Tren menggunakan kontrasepsi alias KB alami tengah meningkat di beberapa negara. Banyak wanita memilih KB alami dengan melacak masa subur lantaran mau menghindari akibat penggunaan KB hormonal, Bunda.
Di negara Prancis, 7,5 persen wanita dilaporkan menggunakan metode kontrasepsi alami pada tahun 2023. Menurut French National Institute of Health and Medical Research (INSERM), persentase meningkat dari 4,6 persen pada tahun 2016.
Seorang wanita berumur 26 tahun di Prancis berjulukan Louise menceritakan alasannya menggunakan KB alami dan menganggap kontrasepsi hormonal sebagai 'bencana total'. Saat berumur 18 tahun, tubuh Louise menolak IUD hormonal. Setelah memasang implan, dia mengalami pengaruh samping termasuk kenaikan berat badan, perubahan suasana hati, dan depresi.
Selama enam tahun terakhir, Louise telah menggunakan metode almanak sebagai perangkat kontrasepsi.
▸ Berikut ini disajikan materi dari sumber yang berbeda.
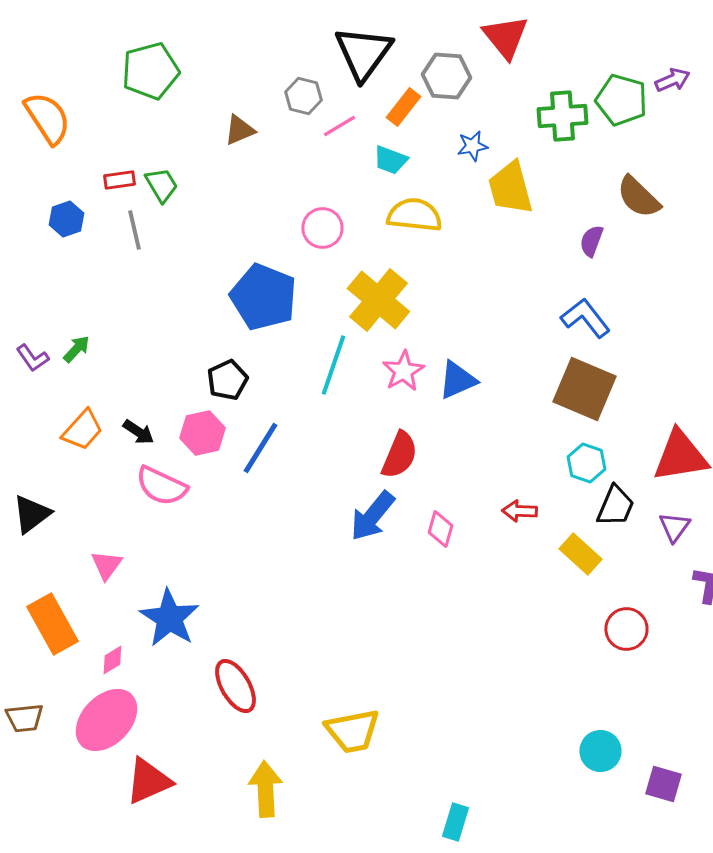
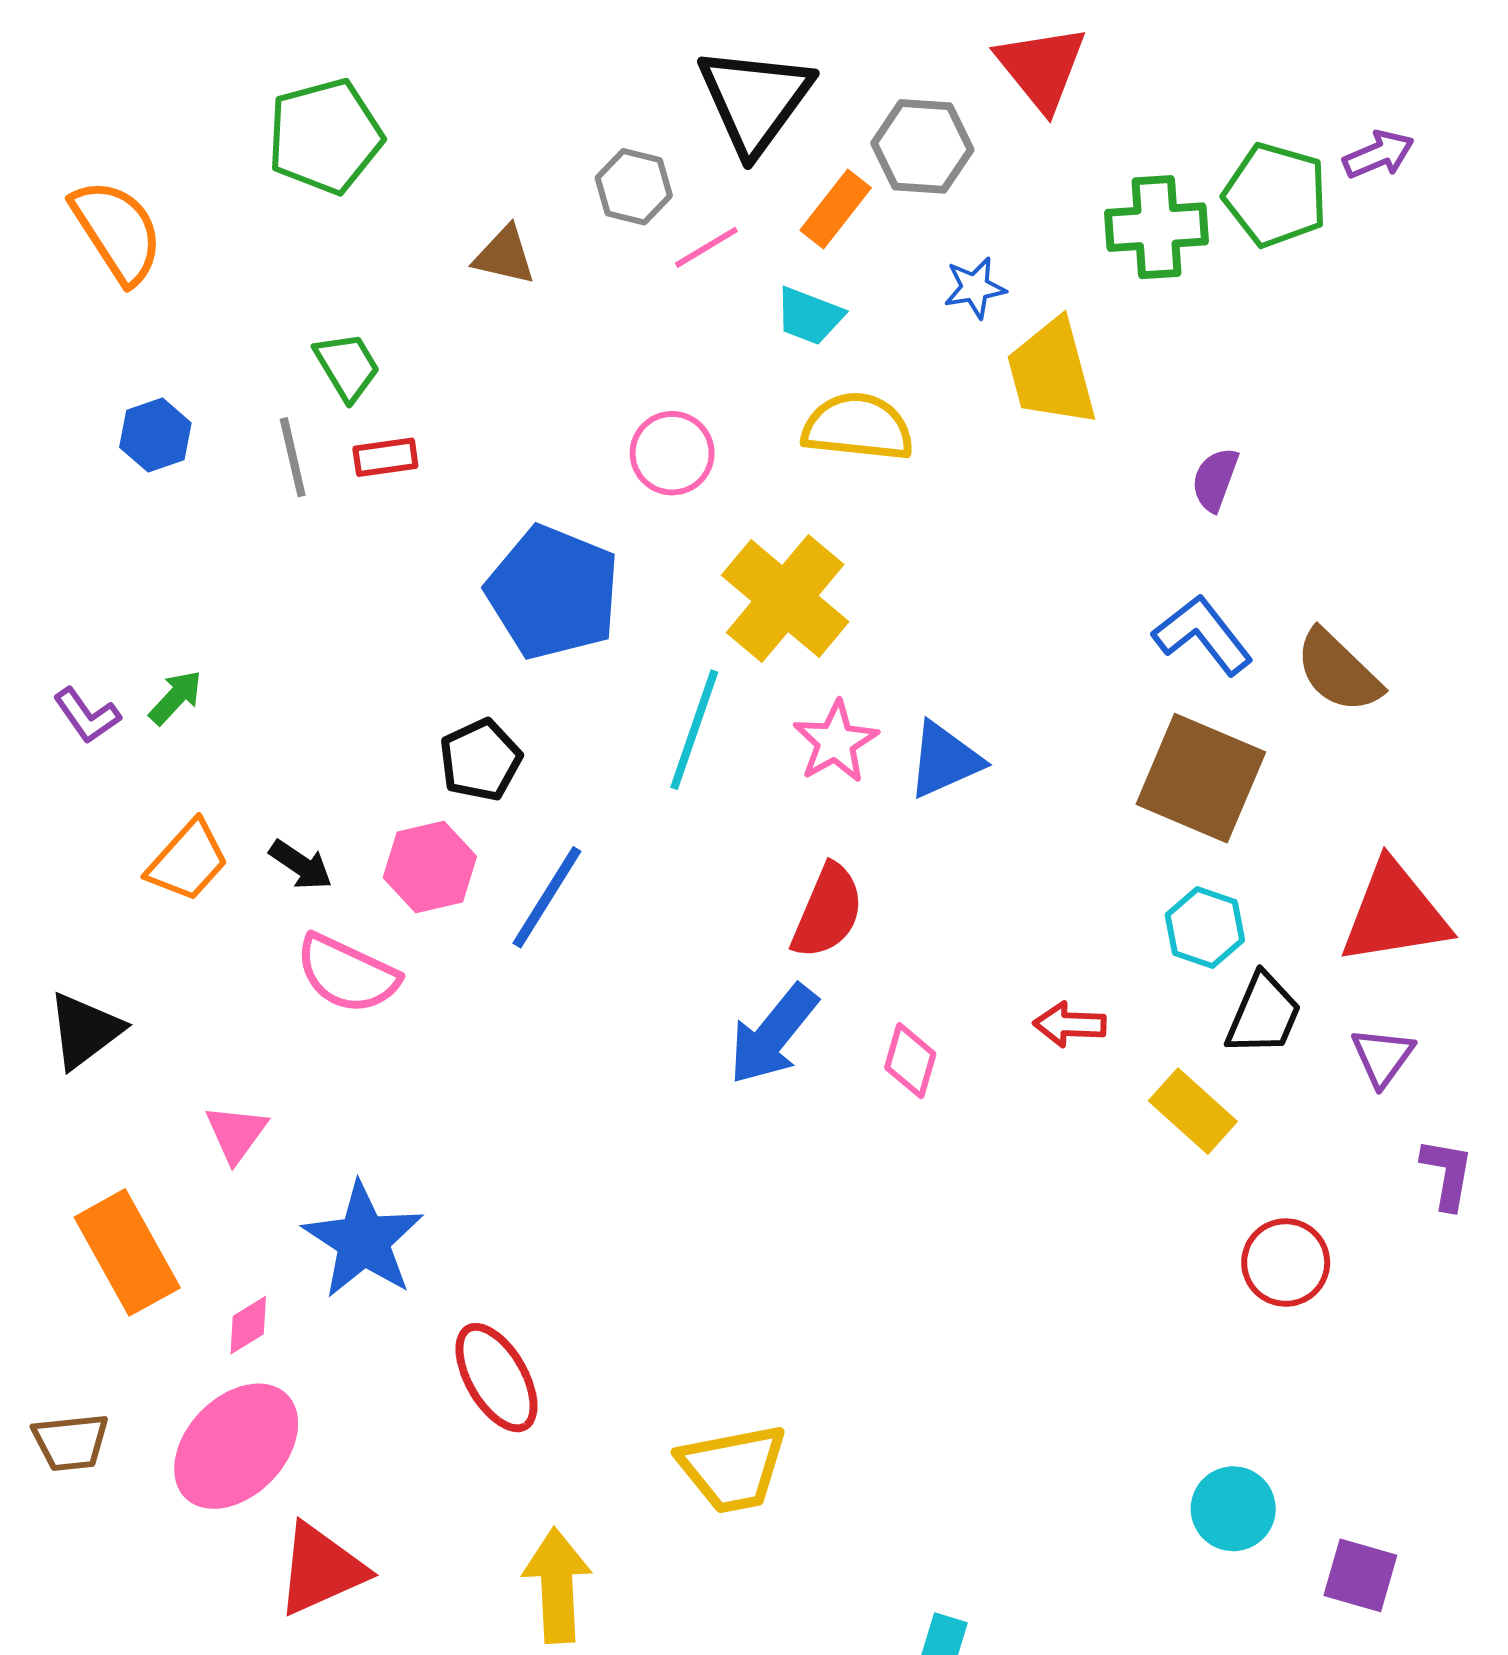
brown triangle: (239, 130) -> (505, 255), turned 36
red rectangle: (119, 180) -> (385, 457), moved
brown semicircle: (638, 197) -> (1338, 671), moved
Demikian seperti dilansir laman Taiperi Times.
Seperti diketahui, metode KB alami dapat dilakukan dengan menghindari hubungan seksual di masa subur, pengecekan suhu untuk mengetahui masa subur, hingga memeriksa lendir serviks di vagina.
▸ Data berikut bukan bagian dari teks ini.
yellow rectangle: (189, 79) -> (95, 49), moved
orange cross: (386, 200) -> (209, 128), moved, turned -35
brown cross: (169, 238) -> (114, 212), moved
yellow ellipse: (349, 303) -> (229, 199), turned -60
Perlu diketahui, penerimaan terhadap kontrasepsi alami muncul seiring dengan penurunan penggunaan pil KB di banyak negara. Sebuah studi yang diterbitkan tahun di BMJ Sexual & Reproductive Health memperkirakan bahwa penggunaan kontrasepsi hormonal di Inggris dan Wales, menurun dari 19 persen pada tahun 2018 menjadi 11 persen pada tahun 2023.
Penelitian tersebut juga menunjukkan kaitan antara meningkatnya penggunaan kontrasepsi alami dan meningkatnya jumlah aborsi.
KB alami tidak 100 persen efektif mencegah kehamilan
Keputusan untuk memilih kontrasepsi memang tanggung jawab dan pilihan masing-masing. Namun, sebelum memutuskan untuk menggunakan KB alami, ada baiknya Bunda memahami soal efektivitasnya ya.
Para mahir mengatakan bahwa teknik alami jauh kurang efektif jika dibandingkan metode tradisional. INSERM menyatakan bahwa penggunaan KB, seperti pil KB, hanya boleh dipertimbangkan oleh wanita yang mempunyai akibat kehamilan.
"Metode alami sama sekali tidak efektif bagi mereka yang mempunyai siklus menstruasi tidak teratur, dan itu terjadi pada sekitar satu dari setiap lima perempuan," kata ginekolog di University Hospital of Lille, Prancis, Geoffroy Robin.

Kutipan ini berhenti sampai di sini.